Work order: If a line in the entries below includes the string "ZZWW", copy it out.

Start of Source data

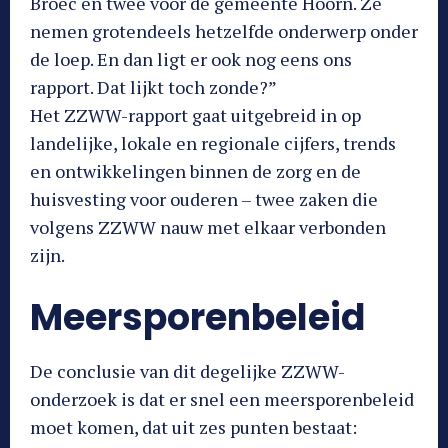
Broec en twee voor de gemeente Hoorn. Ze
nemen grotendeels hetzelfde onderwerp onder
de loep. En dan ligt er ook nog eens ons
rapport. Dat lijkt toch zonde?”
Het ZZWW-rapport gaat uitgebreid in op
landelijke, lokale en regionale cijfers, trends
en ontwikkelingen binnen de zorg en de
huisvesting voor ouderen – twee zaken die
volgens ZZWW nauw met elkaar verbonden
zijn.
Meersporenbeleid
De conclusie van dit degelijke ZZWW-
onderzoek is dat er snel een meersporenbeleid
moet komen, dat uit zes punten bestaat:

End of Source data

Task solution:
Het ZZWW-rapport gaat uitgebreid in op
volgens ZZWW nauw met elkaar verbonden
De conclusie van dit degelijke ZZWW-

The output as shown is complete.